On his next visit he spent most of his time in the south wing with the seventeenth- and eighteenth-century French paintings and it was late afternoon again when he suddenly remembered the Young Lady. Without knowing why, he returned to look at her once more before leaving.
During the following weeks he found his thoughts returning constantly to the little painting, no matter where he was in the museum or what he had come to see, and for some unaccountable reason felt compelled to spend a part of each visit with it. Why? It was not the most beautiful painting there, nor the most interesting nor the most famous, and they couldn’t have thought much of it themselves, hanging it in that dark, out-of-the-way place.

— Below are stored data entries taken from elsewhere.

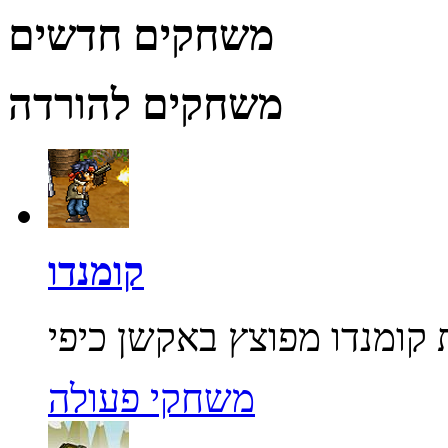
משחקים חדשים
משחקים להורדה
קומנדו
משחקי פעולה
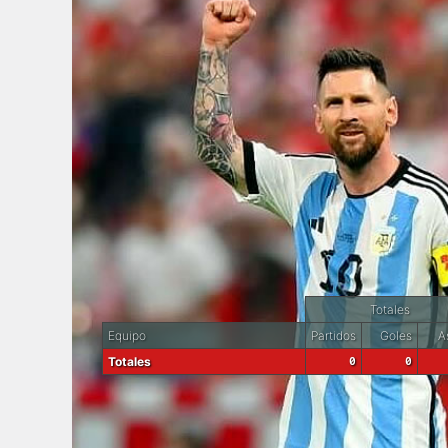
Totales
Equipo
Partidos
Goles
As
Totales
0
0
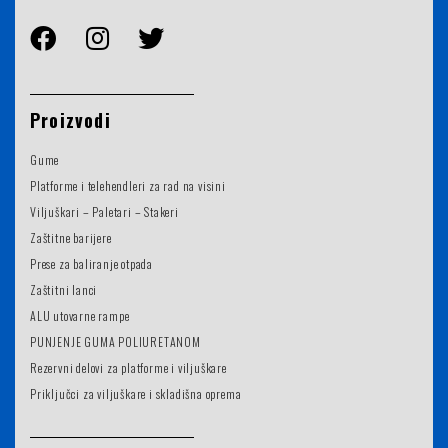
Proizvodi
Gume
Platforme i telehendleri za rad na visini
Viljuškari – Paletari – Stakeri
Zaštitne barijere
Prese za baliranje otpada
Zaštitni lanci
ALU utovarne rampe
PUNJENJE GUMA POLIURETANOM
Rezervni delovi za platforme i viljuškare
Priključci za viljuškare i skladišna oprema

“I really don’t care one way or the other,” he found it necessary to tell himself repeatedly. Yet there he stood, studying it, examining it, trying to understand the reason for each brushstroke and marveling at the skill with which the artist could suggest a leaf or a bit of silk or the warmth and softness of her cheek with no more than paint on canvas. Soon he knew every jagged edge of every improbable rock, the number of silver links that shone in her necklace and even the time it would take to walk from where he stood to the farthest hill. Each time Claude returned he found himself drawn more closely to it and at times it even felt as if the soft warm light which filled the picture extended beyond the edges of the frame to fill the alcove around him. And then, what of her? Who was she? And what caused her such grief? For despite his determination to remain unconcerned, these were questions that troubled him.
“How would I ever find out, though?” he asked himself finally. “And why should I bother? It’s silly and so is the museum.” And so from that afternoon when he left he didn’t return for almost a month.
When he did, it was to the alcove that he went first. Perhaps she was no longer
there? But of course nothing had changed. Everything was exactly as it had been—well, almost everything, for just as he was about to leave again his attention was drawn to something on the floor directly below the painting. It was a small clear pool of liquid. Now that was curious. He looked from the pool to the painting and from the painting back to the pool—but how foolish! What could the painting have had to do with it?
“I didn’t know she would miss me enough to cry,” he said, pretending to be quite serious, and he laughed, but right in the middle he stopped, for the idea suddenly did not seem too far-fetched. After all, in a way he had missed her too.
“That’s ridiculous,” he insisted, and now he was impatient with himself for considering such nonsense. “There are a hundred explanations and that’s the least likely. Anyway it will be gone tomorrow.”
But it wasn’t, for he returned to make certain, and this time the pool of water was ever so slightly larger. Now he was not sure what was ridiculous. He stepped closer to examine the painting carefully, looking for some clue or sign or perhaps even the beginning of a tear. How quiet the museum was that afternoon—more quiet than he had ever remembered—and the air seemed warm to him, sweet and summery. Another step, still nothing, and another, still closer, leaning forward until he was no more than a few inches from the painting and still he could see nothing. There was now a clear smell of pine in the air and with it the vaguest hint of a delicate perfume. A rustling sound, like a gentle gust of wind through leaves, broke the silence and something very like a strand of long blond hair brushed his face.